Thread: assigning enviroment to string

  1. #1
    Registered User
    Join Date
    Apr 2008

    assigning enviroment to string

    hi, i have a problem assignment a enviroment value to a string. heres what i did:

    char* env 
    strcpy(env, getenv(env); //fails
    env = getenv(env); //fails
    doesnt getenv returns a string?

  2. #2
    Officially An Architect brewbuck's Avatar
    Join Date
    Mar 2007
    Portland, OR
    What do you mean by "fails?" The line:

    env = getenv(env);
    while poor form by reusing a variable name, does not really have anything wrong with it, presuming env is a char *.

  3. #3
    Registered User
    Join Date
    Apr 2008
    well, i keep getting segmentation fault

  4. #4
    Join Date
    Oct 2007
    Inside my computer
    How do you propose to copy the string returned by getenv into a non-allocated buffer?
    Learn how to use pointers first.
    Quote Originally Posted by Adak View Post
    io.h certainly IS included in some modern compilers.
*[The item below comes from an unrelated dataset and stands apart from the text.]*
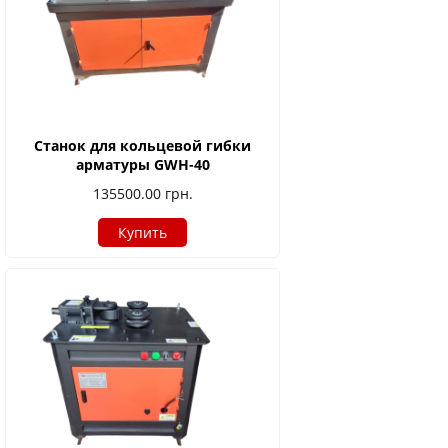
Станок для кольцевой гибки
арматуры GWH-40
135500.00
грн.
Купить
It is no longer part of the standard for C, but it is nevertheless, included in the very latest Pelles C versions.
    Quote Originally Posted by Salem View Post
    You mean it's included as a crutch to help ancient programmers limp along without them having to relearn too much.

    Outside of your DOS world, your header file is meaningless.

  5. #5
    Cogito Ergo Sum
    Join Date
    Mar 2007
    Sydney, Australia
    malloc first.
    Everytime you segfault, you murder some part of the world

  6. #6
    Kernel hacker
    Join Date
    Jul 2007
    Farncombe, Surrey, England
    This should work:
    char *env;
    env = getenv("path");   // or "PATH"
    This should also work:
    char env[10000]; // Make sure it's plenty big enough. 
    char *p;
    p = getenv("path");
    if (p == NULL) p = "empty";
    strcpy(env, p);
    If "path" (or "PATH" in windows) doesn't exist, it will return NULL, so you need to check for that.

    Note that passing in an uninitialized string will obviously not find anything useful, and can lead to a crash if the string pointer is not a valid memory address (or the content doesn't contain a zero before it reaches "end of memory").


    Compilers can produce warnings - make the compiler programmers happy: Use them!
    Please don't PM me for help - and no, I don't do help over instant messengers.